Seems a bit hard to believe, but in Virginia if a worker suffers a brain injury that prevents them from remembering the accident, it is not a compensable injury under workers’ compensation insurance. Even after an attempt to correct this elephant sized loophole, the state recently ruled that a man who fell off a roof and suffered traumatic brain injury – an injury that has left him wheelchair bound and permanently disabled, is not eligible for benefits.
The reason? At a hearing he could remember his name and age, but not remember the incident.
A 2011 law sponsored by a Representative and a Senator was intended to close the loophole that disallowed benefits for anyone who could not testify as to the accident that injured them. It provides a presumption that the accident was work related if a worker is physically or mentally unable to testify because of his injuries.

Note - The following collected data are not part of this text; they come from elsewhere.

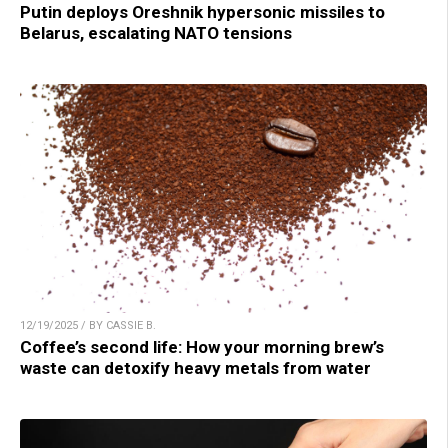
Putin deploys Oreshnik hypersonic missiles to
Belarus, escalating NATO tensions
12/19/2025 / BY CASSIE B.
Coffee’s second life: How your morning brew’s
waste can detoxify heavy metals from water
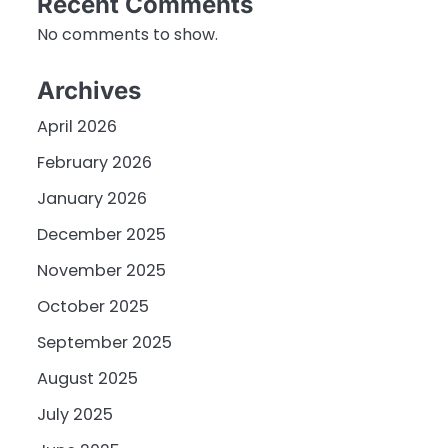
Recent Comments
No comments to show.
Archives
April 2026
February 2026
January 2026
December 2025
November 2025
October 2025
September 2025
August 2025
July 2025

However, when the man fell off the roof of a garage he was building, fractured his skull and developed a blood clot in his brain that nearly killed him, he was denied workers' compensation benefits. At a workers’ compensation hearing, it was the fact that he knew his name and his age that did him in. The Workers' Compensation Deputy Commissioner apparently ruled that the State legislators only intended that the new law apply to fatally injured workers or those in comas who are completely unable to testify.
It seems that:
In Virginia, if you have an accident on the job resulting in a severe brain injury, you had best be in a coma or dead, or the state will rule that it was not a compensable incident. The fact that you can sit in a chair and utter your name is enough to convince bureaucrats that you are good to go.

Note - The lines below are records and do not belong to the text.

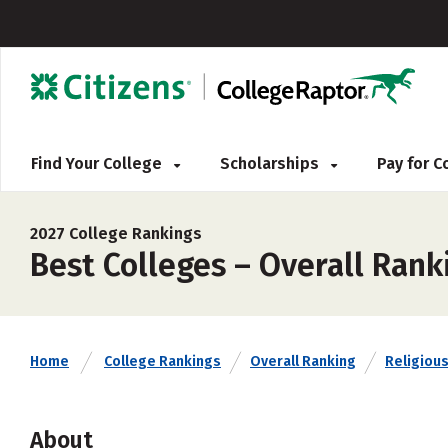
Find Your College
Scholarships
Pay for 
2027 College Rankings
Best Colleges – Overall Rank
Home
College Rankings
Overall Ranking
Religious 
About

The decision was made because of the absence of case law he could use to figure out the legislature's intent when they enacted it. Does the state of Virginia really believe that the legislature merely intended to make benefits available for brain injured dead people? And that somehow an on the job brain injury isn’t an on the job brain injury? Unless it puts someone in a coma or a box?
The message in Virginia is clear. If you are going to fall off a roof, make sure it is from the third story or higher.